HBO estimates a total of 10 million viewers watched the first season of "The Sopranos," a number that would nearly double as the series continued. With its other Sunday hits like "Sex and the City," HBO made the night a destination for cutting-edge TV . . . one that critic Alan Sepinwall says other networks noticed.

"And so suddenly, everyone else had to rush in and copy HBO," he said. "'Mad Men,' in its first season, aired Thursdays. And at the end of the season, the head of AMC said, 'All right, if we want people to respect us and pay attention to us, we have to go to Sunday, because that's where people have come to expect these kinds of shows.'"

And three years ago, CBS moved its critically-acclaimed show, "The Good Wife," from Tuesday to . . . you guessed it.

"We just felt that it was a better home and would give it more of a foundation in terms of an upscale audience," said CBS Entertainment Chairman Nina Tassler. "Critics loved it."

"So, move it to Sunday where's there's an audience for this quality television?" asked Smith.

"Exactly," said Tassler.

Of course, this time of year a large part of Sunday Night's audience watches football. But if they're looking for drama that's scripted, there's plenty to choose from. And Tassler says that's a good thing: "If Sunday Night is embraced as that kind of night for television, more people are going to be coming to the sets. So that's ultimately good for us."

Collectively, says HBO's Michael Lombardo, these Sunday programs make an argument for something old-school these days: watching a show together.

Smith asked, "How important is that communal experience of Sunday night viewing?"

"I think it's still critical," Lombardo replied. "I mean, it's one of the few touchstones that people have in a increasingly sort of fragmented world where everyone's on their own."

According to Nielsen, on average Sunday has by far the most tweets about television. Three of last season's top five series with the most Twitter traffic aired on Sunday, led by "Breaking Bad."

"If you want to be part of that conversation," says Showtime's David Nevins, "you better not wait until Thursday to watch it."

Time-shifting, you might have to settle for this: watching other people watching Sunday Night TV, as in these Youtube videos showing "Game of Thrones" fans reacting to the particularly violent "Red Wedding" scene.

"Game of Thrones" fans react to the notoriously deadly "Red Wedding" scene, as captured in videos that went viral on YouTube. CBS/YouTube

But perhaps we can take heart in this: favorite characters may die, but, programmers say, great Sunday Night TV won't be snuffed out anytime soon.

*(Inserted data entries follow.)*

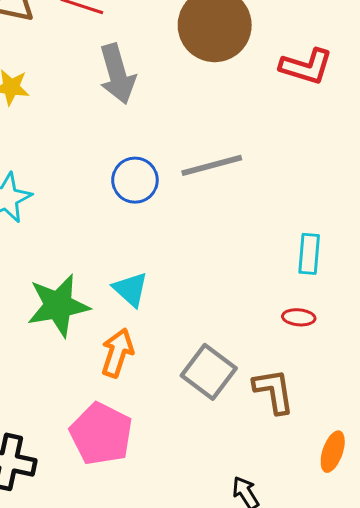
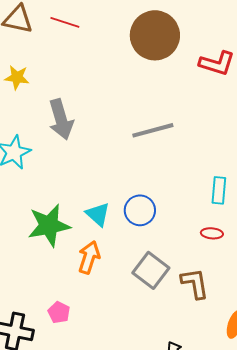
gray arrow: (117, 74) -> (61, 119), moved
blue circle: (135, 180) -> (140, 210), moved
pink pentagon: (101, 434) -> (59, 312), moved, size x0.5

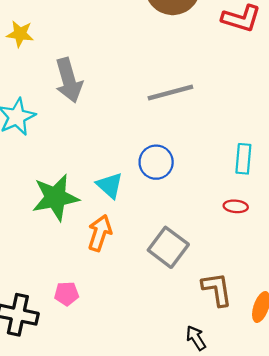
blue circle: (140, 210) -> (156, 162), moved
brown L-shape: (195, 283) -> (217, 289), moved
pink pentagon: (59, 312) -> (67, 294), turned -30

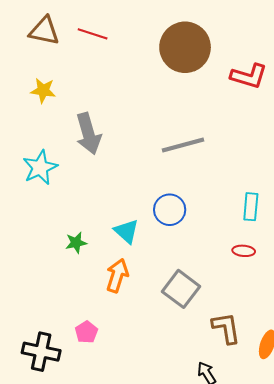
green star: (55, 198) -> (76, 243), size x0.5
pink pentagon: (67, 294) -> (86, 332), turned -30

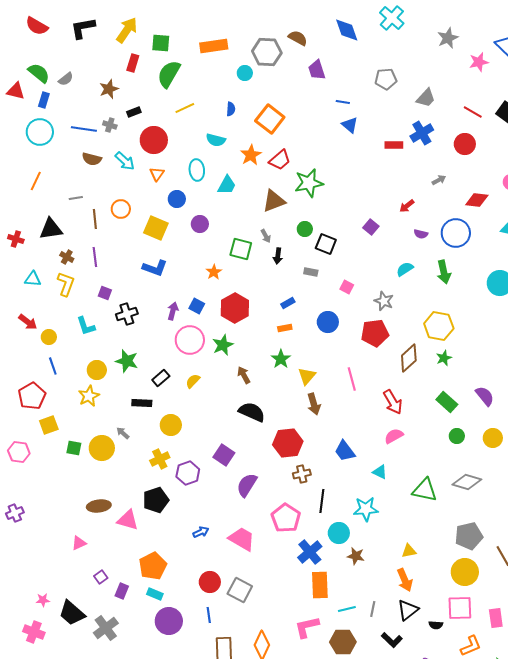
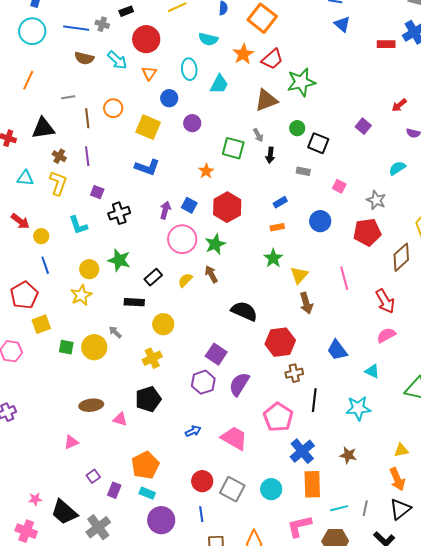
brown arrow: (244, 375) -> (211, 274), moved
purple hexagon: (188, 473) -> (203, 382), moved
pink triangle: (128, 520) -> (120, 419), size x0.7
cyan circle: (339, 533) -> (271, 489), moved

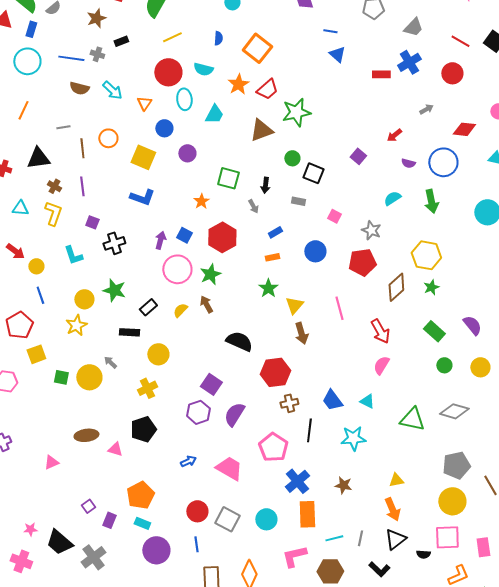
red circle: (146, 39) -> (168, 72), moved
gray arrow: (258, 135) -> (253, 206), moved
pink semicircle: (386, 335) -> (381, 365), turned -30
blue trapezoid: (337, 350) -> (332, 400), moved
pink triangle: (71, 442) -> (51, 462), moved

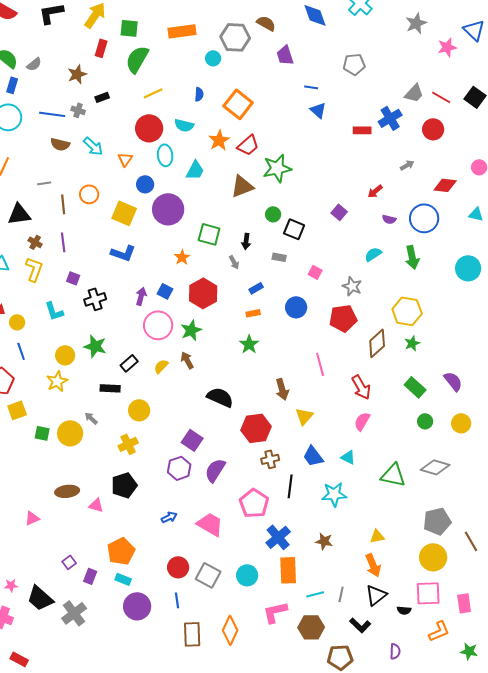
gray trapezoid: (413, 27) -> (414, 93), moved
purple circle: (187, 153) -> (168, 209), size x1.8
yellow triangle: (294, 305) -> (304, 416), moved

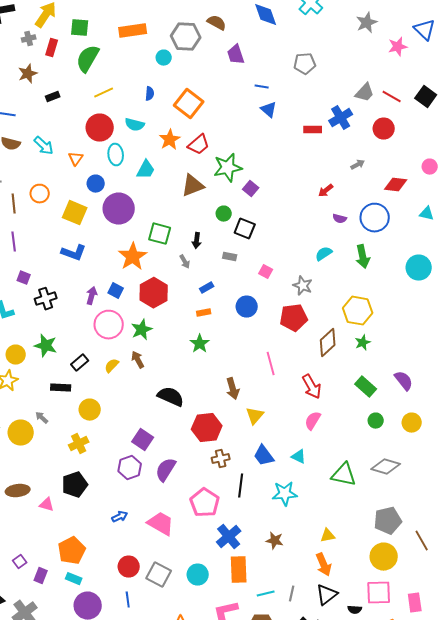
gray cross: (78, 110) -> (29, 39), moved, turned -32
purple square: (339, 212) -> (251, 189), moved
orange star: (182, 257) -> (133, 257), size x1.8

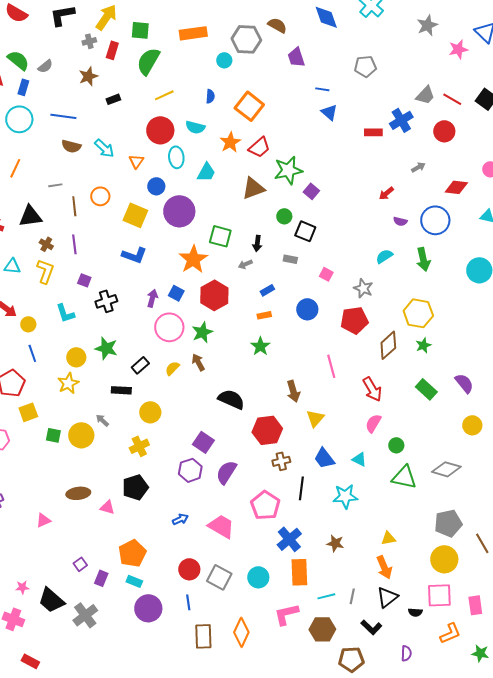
gray arrow: (185, 262) -> (245, 264), turned 96
green circle: (376, 421) -> (396, 445), moved

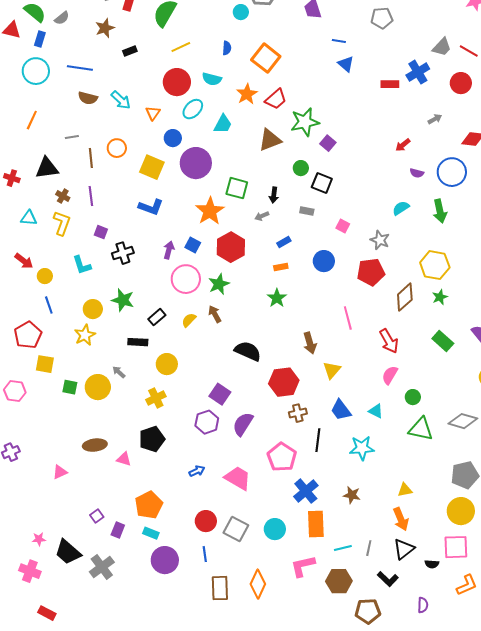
cyan ellipse: (176, 157) -> (193, 109), turned 50
yellow square: (28, 412) -> (45, 364), turned 30

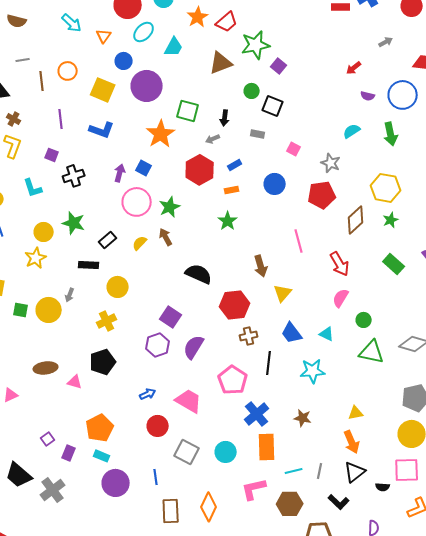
brown semicircle: (88, 98) -> (17, 21), moved
purple line: (91, 196) -> (61, 119), moved
red hexagon: (231, 247) -> (200, 170), moved
gray arrow: (119, 372) -> (70, 295), turned -112
red circle: (206, 521) -> (158, 426), moved

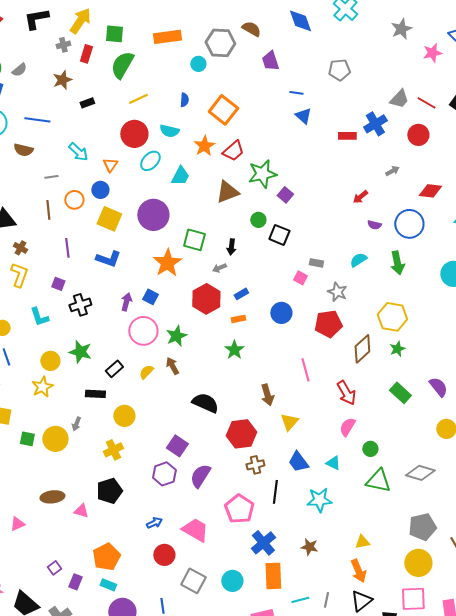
gray line: (23, 60) -> (51, 177), moved
blue circle: (124, 61) -> (100, 190), moved
gray rectangle: (258, 134) -> (316, 263), moved

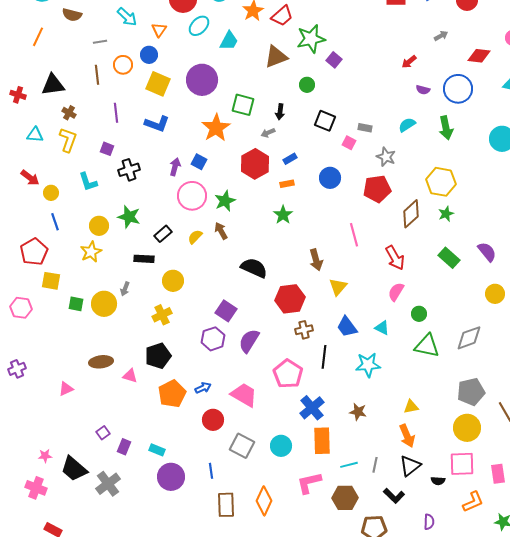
black square: (279, 235) -> (325, 121), moved
gray diamond: (420, 473) -> (469, 338), turned -36
orange pentagon: (106, 557) -> (172, 394), moved

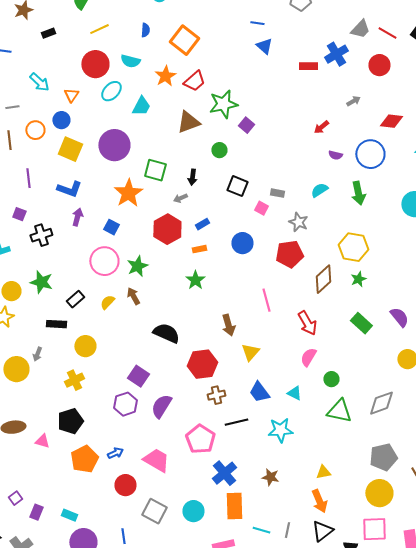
purple arrow: (175, 167) -> (77, 217), moved
black line: (324, 357) -> (236, 422), turned 70
cyan line: (349, 465) -> (261, 530), turned 30

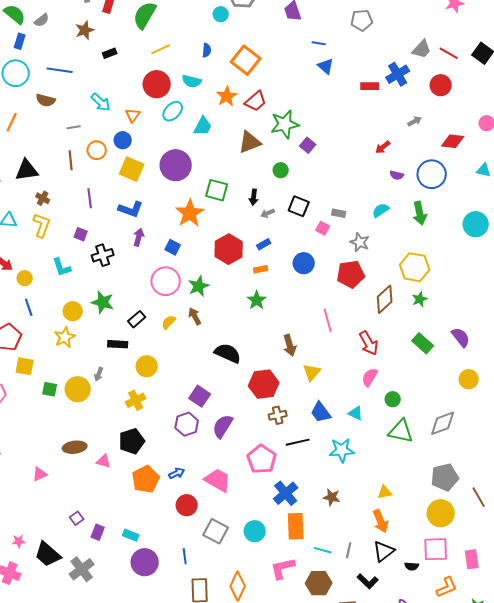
gray arrow: (180, 198) -> (268, 213), moved

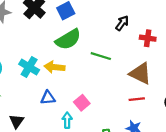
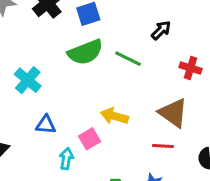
black arrow: (122, 23) -> (161, 30), moved
green line: (101, 56) -> (128, 59), moved
yellow arrow: (54, 67) -> (114, 116), moved

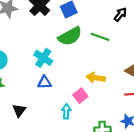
cyan cross: (28, 80) -> (43, 58), moved
blue triangle: (46, 125) -> (45, 82), moved

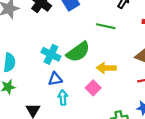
green semicircle: (70, 36) -> (78, 52), moved
cyan arrow: (66, 111) -> (63, 97), moved

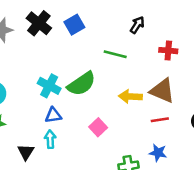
yellow arrow: (106, 68) -> (130, 97), moved
cyan arrow: (63, 97) -> (50, 139), moved

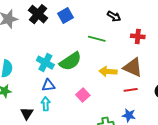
black arrow: (137, 25) -> (114, 16), turned 88

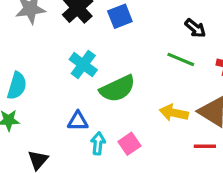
green line: (97, 39) -> (181, 59), moved
cyan cross: (45, 63) -> (83, 65), moved
cyan arrow: (46, 104) -> (98, 143), moved

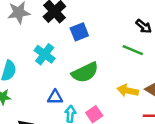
blue square: (120, 16) -> (79, 32), moved
cyan cross: (83, 65) -> (45, 54), moved

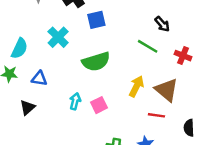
yellow arrow: (128, 91) -> (136, 86), turned 96
blue triangle: (55, 97) -> (39, 79), moved

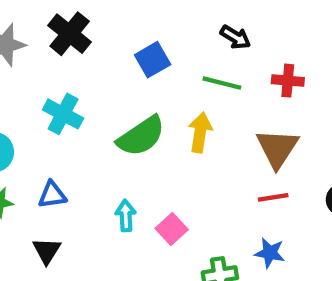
blue square: (96, 20) -> (153, 60), moved
yellow arrow: (136, 86) -> (200, 132), moved
brown triangle: (167, 90) -> (277, 148), turned 40
pink square: (99, 105) -> (172, 229), moved

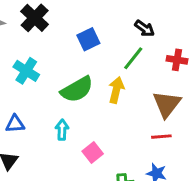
green line: (222, 83) -> (133, 58), turned -70
cyan arrow: (126, 216) -> (62, 130), moved

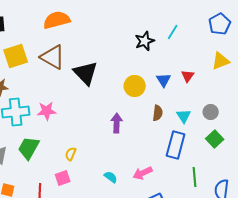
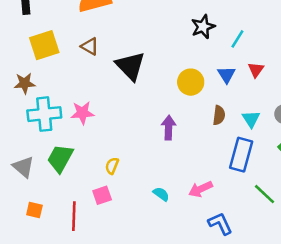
cyan line: (173, 32) -> (237, 39), moved
brown triangle: (53, 57) -> (90, 46), size x0.6
green line: (195, 177) -> (265, 194), turned -42

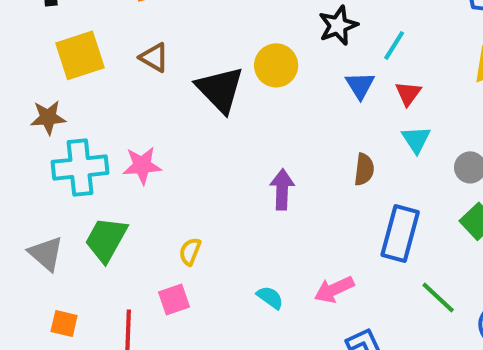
red triangle: (256, 70) -> (408, 93), moved
blue triangle: (226, 75) -> (360, 85), moved
yellow circle: (191, 82) -> (276, 65), moved
cyan triangle: (251, 119) -> (416, 139), moved

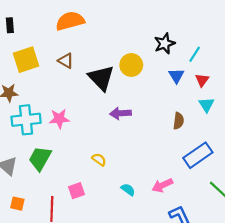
purple arrow: (282, 189) -> (121, 113), moved, turned -96
blue rectangle: (400, 233) -> (198, 155), turned 40
yellow semicircle: (190, 251) -> (99, 160), moved, turned 104

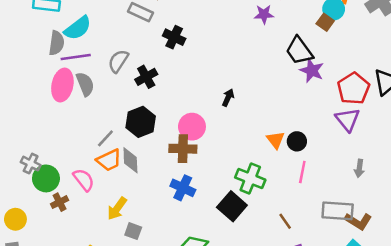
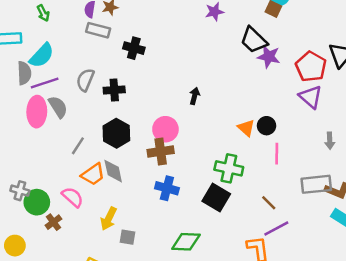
black cross: (146, 77) -> (114, 90), turned 35
gray line: (105, 138) -> (78, 146), moved

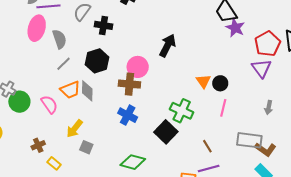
black arrow: (195, 96) -> (168, 45), size x1.6
gray semicircle: (58, 107) -> (59, 39), moved
brown cross: (53, 222) -> (38, 145), moved

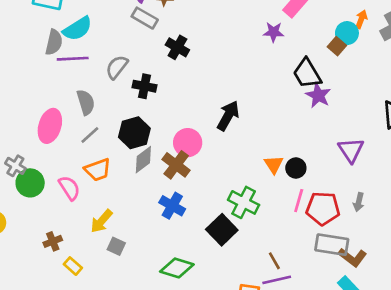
pink ellipse: (37, 28) -> (50, 126), moved
red pentagon: (267, 44) -> (323, 208), moved, turned 30
brown cross: (129, 84) -> (176, 165), turned 30
gray diamond: (87, 91) -> (143, 160), moved, turned 50
brown line: (207, 146) -> (274, 261), moved

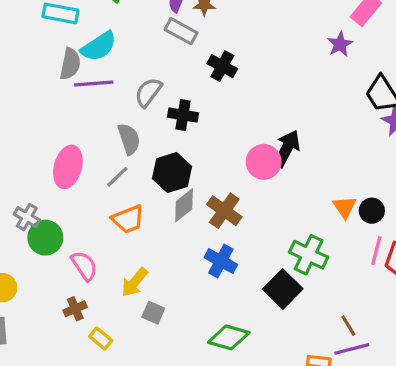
purple star: (274, 32) -> (340, 44), turned -30
gray semicircle: (86, 102) -> (129, 139), moved
pink circle: (188, 143) -> (264, 162), moved
pink semicircle: (69, 188) -> (84, 266), moved

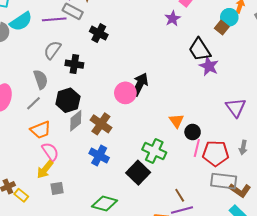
purple line: (94, 83) -> (54, 19), moved
black circle: (372, 211) -> (193, 132), moved
pink semicircle: (84, 266) -> (50, 152), moved
gray square: (153, 313) -> (57, 188), turned -32
yellow rectangle: (101, 338) -> (21, 195), moved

"The atmosphere on Sunday Night, is it like it's a crowded party where there are lots of fascinating guests, and that's a good thing?" Smith asked.

"I think that's a great analogy. I think it would be a crowded party, but with several buffet tables," laughed Tassler. "Because you can literally pick and choose, and you could walk from buffet table to buffet table. Everybody eats, but everybody can choose something different."